EXERCISE AIM:
For the records below, work out the number of lines holding "mang" and reply with only that.

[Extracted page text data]
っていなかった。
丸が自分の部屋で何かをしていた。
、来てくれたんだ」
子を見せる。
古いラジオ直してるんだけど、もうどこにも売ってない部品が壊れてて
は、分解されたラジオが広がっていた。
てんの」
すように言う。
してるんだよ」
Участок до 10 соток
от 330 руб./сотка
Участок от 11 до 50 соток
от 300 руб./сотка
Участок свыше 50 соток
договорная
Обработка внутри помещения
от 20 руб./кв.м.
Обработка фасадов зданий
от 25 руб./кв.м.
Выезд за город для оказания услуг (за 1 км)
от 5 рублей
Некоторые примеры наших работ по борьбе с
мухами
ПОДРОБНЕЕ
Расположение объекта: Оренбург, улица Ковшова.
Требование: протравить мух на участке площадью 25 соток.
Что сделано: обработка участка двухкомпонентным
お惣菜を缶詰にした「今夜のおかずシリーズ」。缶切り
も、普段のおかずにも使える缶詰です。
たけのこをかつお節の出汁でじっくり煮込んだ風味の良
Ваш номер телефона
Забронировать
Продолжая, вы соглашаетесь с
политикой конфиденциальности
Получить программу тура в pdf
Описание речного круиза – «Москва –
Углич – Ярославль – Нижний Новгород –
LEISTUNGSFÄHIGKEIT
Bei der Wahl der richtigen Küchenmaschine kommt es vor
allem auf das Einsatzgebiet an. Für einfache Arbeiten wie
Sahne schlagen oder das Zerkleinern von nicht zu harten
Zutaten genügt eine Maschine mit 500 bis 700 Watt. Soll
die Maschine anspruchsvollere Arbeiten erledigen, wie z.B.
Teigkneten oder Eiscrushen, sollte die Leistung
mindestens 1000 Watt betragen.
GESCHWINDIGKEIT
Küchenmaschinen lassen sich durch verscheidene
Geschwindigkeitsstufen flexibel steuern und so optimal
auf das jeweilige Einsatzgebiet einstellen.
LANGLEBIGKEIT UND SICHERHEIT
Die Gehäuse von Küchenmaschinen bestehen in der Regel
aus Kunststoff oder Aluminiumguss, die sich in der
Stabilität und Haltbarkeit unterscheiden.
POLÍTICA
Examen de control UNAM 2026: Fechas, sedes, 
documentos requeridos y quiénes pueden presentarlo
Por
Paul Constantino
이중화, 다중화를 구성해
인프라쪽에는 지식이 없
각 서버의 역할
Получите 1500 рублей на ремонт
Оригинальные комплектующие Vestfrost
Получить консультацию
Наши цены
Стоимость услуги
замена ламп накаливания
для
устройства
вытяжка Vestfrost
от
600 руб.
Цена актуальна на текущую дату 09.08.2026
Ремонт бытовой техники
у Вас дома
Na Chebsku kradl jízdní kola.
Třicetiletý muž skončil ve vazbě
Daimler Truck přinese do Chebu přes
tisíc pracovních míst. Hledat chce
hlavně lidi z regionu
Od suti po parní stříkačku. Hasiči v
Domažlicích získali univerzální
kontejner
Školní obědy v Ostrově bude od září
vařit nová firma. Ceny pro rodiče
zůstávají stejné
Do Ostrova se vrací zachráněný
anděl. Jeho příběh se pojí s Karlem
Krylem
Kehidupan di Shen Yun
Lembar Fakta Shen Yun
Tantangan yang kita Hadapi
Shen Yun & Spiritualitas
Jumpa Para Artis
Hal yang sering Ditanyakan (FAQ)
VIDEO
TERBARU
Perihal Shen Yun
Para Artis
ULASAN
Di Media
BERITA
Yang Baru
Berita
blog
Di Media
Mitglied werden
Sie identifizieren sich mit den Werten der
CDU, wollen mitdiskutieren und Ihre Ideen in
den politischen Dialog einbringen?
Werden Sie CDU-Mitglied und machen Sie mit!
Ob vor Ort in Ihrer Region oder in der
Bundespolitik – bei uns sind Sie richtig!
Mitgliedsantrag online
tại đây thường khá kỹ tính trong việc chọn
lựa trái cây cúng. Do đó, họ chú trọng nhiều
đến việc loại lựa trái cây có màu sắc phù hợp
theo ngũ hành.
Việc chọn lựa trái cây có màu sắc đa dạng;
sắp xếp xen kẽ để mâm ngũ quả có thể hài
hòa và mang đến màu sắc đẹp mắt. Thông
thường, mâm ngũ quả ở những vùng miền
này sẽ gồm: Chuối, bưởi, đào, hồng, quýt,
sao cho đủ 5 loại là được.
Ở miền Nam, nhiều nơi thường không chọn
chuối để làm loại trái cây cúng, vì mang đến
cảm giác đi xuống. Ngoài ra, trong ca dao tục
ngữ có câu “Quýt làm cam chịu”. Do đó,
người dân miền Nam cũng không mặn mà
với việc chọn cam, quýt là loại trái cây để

RESPONSE TO THE EXERCISE:
2